What the task asks: How many lines in the data below include the word "Alnmouth"? State the number alone.

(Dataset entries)
━━━━━━━━━━━━━━━━

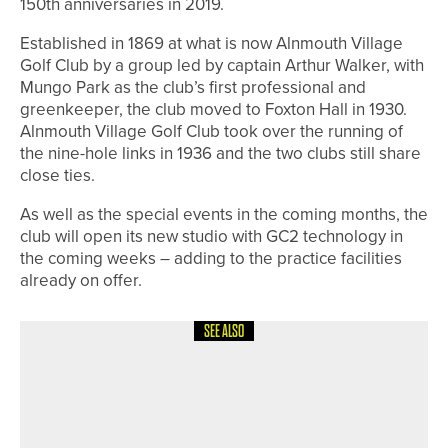
150th anniversaries in 2019.
Established in 1869 at what is now Alnmouth Village
Golf Club by a group led by captain Arthur Walker, with
Mungo Park as the club’s first professional and
greenkeeper, the club moved to Foxton Hall in 1930.
Alnmouth Village Golf Club took over the running of
the nine-hole links in 1936 and the two clubs still share
close ties.
As well as the special events in the coming months, the
club will open its new studio with GC2 technology in
the coming weeks – adding to the practice facilities
already on offer.
SEE ALSO
18TH MAY 2026
NEWS
SUSAN LAM SUCCESSFULLY
DEFENDS THE NCVLGA
CHAMPIONSHIP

━━━━━━━━━━━━━━━━

Finished exercise: 2